Malinvestments in the non-financial economy

The example of unidentified risks in FX markets identified by the BIS is just one of several potential accidents in the banking and financial sectors of the global economy, which is unaccustomed to a rising interest rate environment. We must now turn our attention to non-financial entities, which have taken advantage of suppressed interest rates and easy credit to finance projects which would otherwise have been deemed to be unprofitable. Additionally, there will be many businesses which have struggled to survive even with artificially low borrowing costs, the zombie corporations.

The dangers to the global economy from these malinvestments were mounting even before the covid lockdowns, during which their costs then continued without any income from customers. Persistent supply chain disruptions added considerably to these businesses’ debts. And now, over-leveraged banks are trying to rein in debt obligations as rising interest rates threaten to bankrupt these entities.

It is tempting to think that governments can lean on commercial banks not to make a deteriorating situation even worse. And there is no doubt, that with government guarantees banks will want to cooperate rather than face debt write-offs and public reproach for their role in not extending credit. But it is not just a banking problem. Collateralised loan obligations have been acquired by many banks in lieu of direct loan exposure to corporate debt. And an additional horror is likely to be the unwinding of the private equity industry.

According to McKinsey’s 2022 Annual Review of Private Markets, by mid-2021 global private markets had grown to $9.6 trillion. There are a number of categories across a range of activities, but the basic theme is the same. A private equity partnership is able to raise funds at a lower cost than independent cash-generating businesses. It applies that ability to acquire control of the business and to leverage its balance sheet with debt, so that its return on equity is enhanced. Obviously, this strategy is driven by both suppressed interest rates and a continuing trend for them to remain low.

Those conditions have gone. Already, there are signs that this industry is running into difficulties. On 7 December, the Financial Times reported that Blackstone’s $69bn Real Estate Income Trust was limiting withdrawals from wealthy investors. The fund is twice leveraged, with $125bn of assets. The following day, Bloomberg reported withdrawals from Blackstone’s $50bn private credit fund. Both these funds are leaders in the US leveraged private market.
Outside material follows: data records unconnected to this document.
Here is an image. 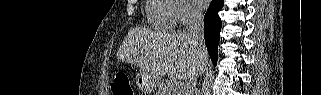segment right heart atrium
Masks as SVG:
<instances>
[{
	"mask_svg": "<svg viewBox=\"0 0 321 95\" xmlns=\"http://www.w3.org/2000/svg\"><path fill=\"white\" fill-rule=\"evenodd\" d=\"M175 24L187 25L199 17L198 10L187 0H165Z\"/></svg>",
	"mask_w": 321,
	"mask_h": 95,
	"instance_id": "right-heart-atrium-1",
	"label": "right heart atrium"
}]
</instances>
The mood music around lending to non-financials has certainly changed. And as far as can be seen, the consequences are hardly appreciated by the financial media – yet. 

Conclusions

Even at this early stage of a new trend of rising interest rates, strains in the global banking system are becoming apparent. Bank balance sheets are as overleveraged as they have ever been particularly in Europe and Japan. And with rising interest rates ensuring a bear market in financial assets and widespread exposure to malinvestments leading to non-performing loans, banker sentiment is swinging firmly towards risk containment.

Money supply figures, which are showing a slowing down in the rate of credit expansion, only tell some of the story. Commercial banks in the US and the EU are using reverse repos to jettison liquidity on the deposit side of their balance sheets, to keep pace with the drive to reduce the asset side of their balance sheets.

Acting like the canary in a coal mine, we can already see derivative liquidity drying up in regulated gold and silver futures. This is probably being replicated in other commodity markets as well. But a far larger issue is FX crosses, swaps and forwards, whose notional values are not properly reflected on bank balance sheets, just one side of counterparty exposure being more than double the combined global systemically important banks total capitalisation of roughly $40 trillion.

As with all credit contractions, when and where the system will break is virtually impossible to predict. But when it happens, the crisis will be sudden. We must hope that the year-end financial window-dressing season passes without incident.